TASK DIRECTIONS: Without changing a word, repeat the data, and include no pictures.

▬▬▬▬▬▬▬▬▬▬

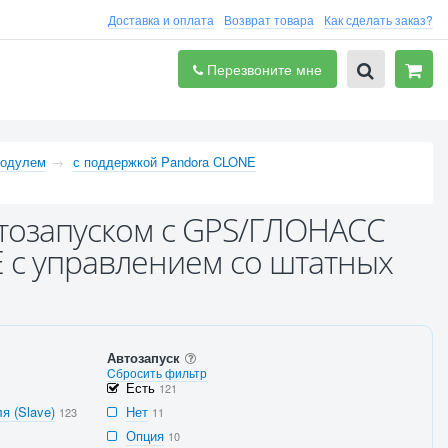
Доставка и оплата
Возврат товара
Как сделать заказ?
Перезвоните мне
одулем
с поддержкой Pandora CLONE
втозапуском с GPS/ГЛОНАСС
 с управлением со штатных
Автозапуск
Cбросить фильтр
Есть
121
я (Slave)
Нет
123
11
Опция
10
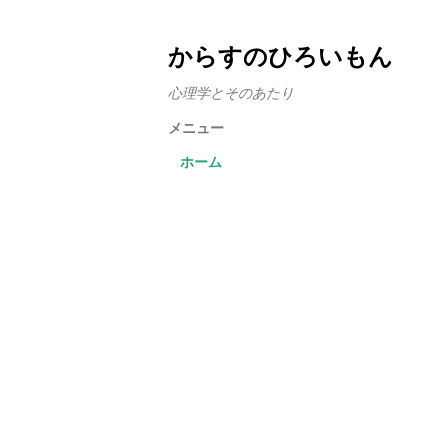
からすのひろいもん
心理学とそのあたり
メニュー
ホーム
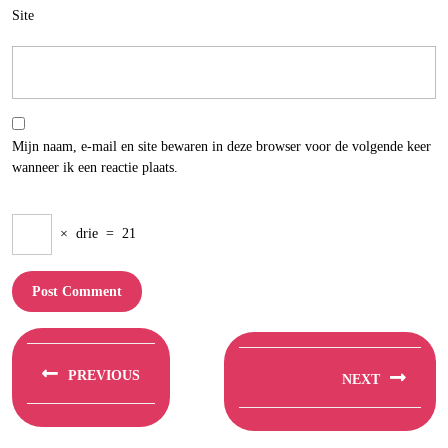
Site
Mijn naam, e-mail en site bewaren in deze browser voor de volgende keer
wanneer ik een reactie plaats.
×
drie
=
21
Berichtnavigatie
PREVIOUS
NEXT
Previous
Next
post:
post:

▬▬▬▬▬▬▬▬▬▬

SOLUTION BELOW:
Доставка и оплата
Возврат товара
Как сделать заказ?
Перезвоните мне
одулем
с поддержкой Pandora CLONE
втозапуском с GPS/ГЛОНАСС
 с управлением со штатных
Автозапуск
Cбросить фильтр
Есть
121
я (Slave)
Нет
123
11
Опция
10
からすのひろいもん
心理学とそのあたり
メニュー
ホーム
Site
Mijn naam, e-mail en site bewaren in deze browser voor de volgende keer
wanneer ik een reactie plaats.
×
drie
=
21
Berichtnavigatie
PREVIOUS
NEXT
Previous
Next
post:
post:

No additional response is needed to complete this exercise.